To answer that we need to first ask what sleep is, and what its essential characteristics are. We know that it is probably evolutionarily conserved, meaning that it has persisted throughout evolutionary history ever since it first evolved. Many scientists also think it is universal among animals, though it has been studied systematically only in a small number of species. Sleep may show up under different guises in different species. Dolphins, for instance, may be able to sleep “unihemispherically” — falling asleep with one half of their brains while the other half remains awake. This allows them to perform complex activities, such as swimming to the surface of the ocean to breathe, without waking up. The nematode worm C. elegans enters into a sleep-like lethargus before molting. In many species, including humans, sleep is generally associated with certain postures, such as lying down, and immobility.

It’s not as easy as you might think to tell if an animal is sleeping. A crude but effective way is to test if an animal is “disconnected” from its environment by providing some stimulation that would typically provoke a strong reaction, such as an unexpected noise. If the animal does not react, there is a good chance that it is genuinely disconnected — and thus sleeping, rather than merely resting. Scientists consider such a reversible disconnection from the environment to be a defining feature of sleep. (An irreversible disconnection from the environment would be a coma.)

Why would animals periodically disconnect from the environment?

Maybe disconnecting from the environment is reason enough.

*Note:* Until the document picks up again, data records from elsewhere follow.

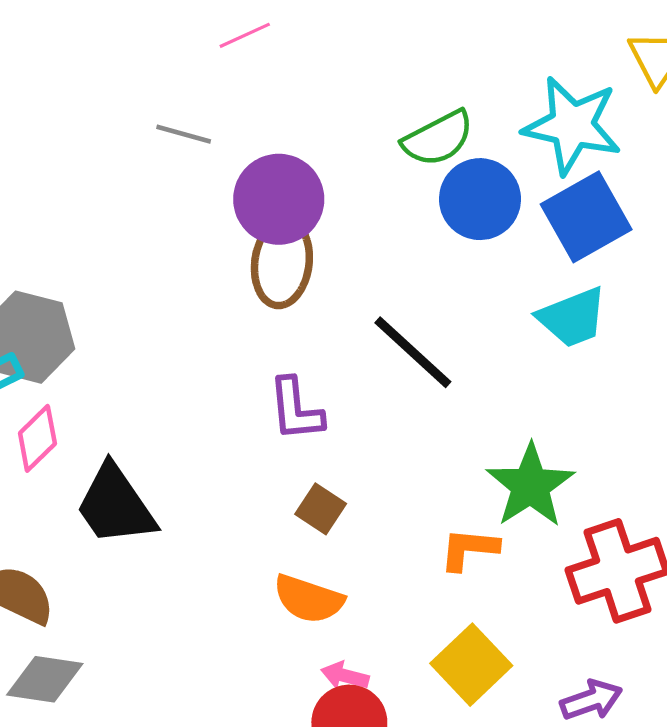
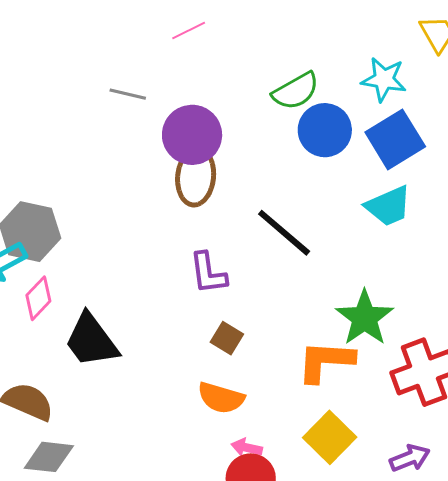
pink line: (245, 35) -> (189, 31), moved
cyan star: (572, 125) -> (384, 79), size x0.7
orange L-shape: (469, 549) -> (326, 361), size x1.5

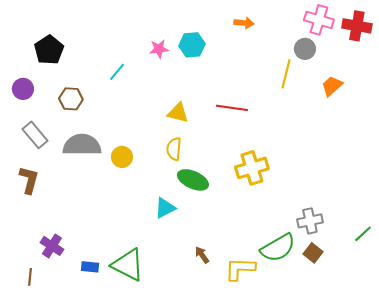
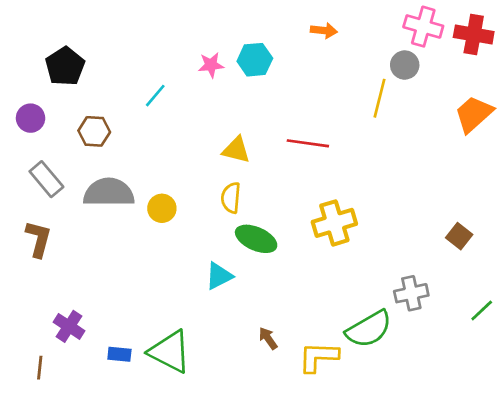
orange trapezoid: (332, 86) -> (474, 114), moved, size x1.4
brown square: (313, 253) -> (459, 236), moved

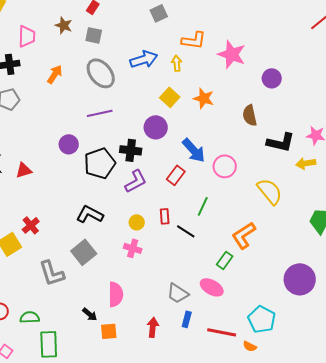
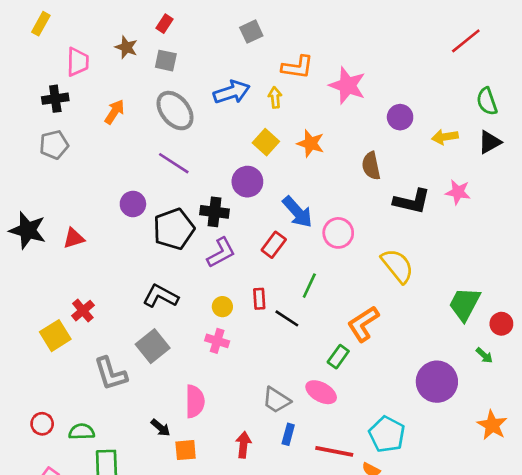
purple line: (100, 113) -> (174, 163), turned 45
yellow arrow: (306, 163) -> (445, 137), moved

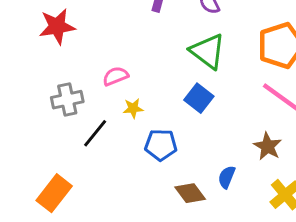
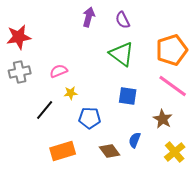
blue square: (199, 98) -> (128, 96), moved, turned -30
gray cross: (67, 100) -> (20, 72), moved
orange rectangle: (54, 193) -> (63, 151), moved, turned 35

I studied biology years ago, and maintain an interest in the topic.  While behavior was my focus when I was still in the field, I never studied the phenomenon of sleep, other than engaging in it myself.  But here’s the main theory described in this article:

Still, learning, memory, and cognitive ability seem to be promising areas for trying to find an essential function of sleep. One recent proposal that attempts to draw these areas together into a single whole is the Synaptic Homeostasis Hypothesis (SHY), originally put forward by Giulio Tononi and Chiara Cirelli in 2003. (Full disclosure: I did my doctoral research in Tononi and Cirelli’s Center for Sleep and Consciousness at the University of Wisconsin–Madison, though SHY was not my focus.)

To my mind, SHY stands apart from other scientific hypotheses about sleep because of its scope and its explanatory elegance. And, despite the fact that elegance is an important feature of scientific theories, there are surprisingly few elegant theories in neuroscience. This may be because so many neuroscientists treat the brain as a modular kludge, focusing on one specific part of the brain as pertaining to their research specifically. SHY, by contrast, is about neural networks in general.

In other words, sleep fulfills the vital function of sort of “resetting” the nervous system, allowing the collation of information gathered during the waking period.  That’s important in the learning and analysis process.  I’ve experienced it myself; the concept of “sleeping on it” is as old as the ages.

Interesting stuff.  A good night’s sleep my do us a lot more good than we think.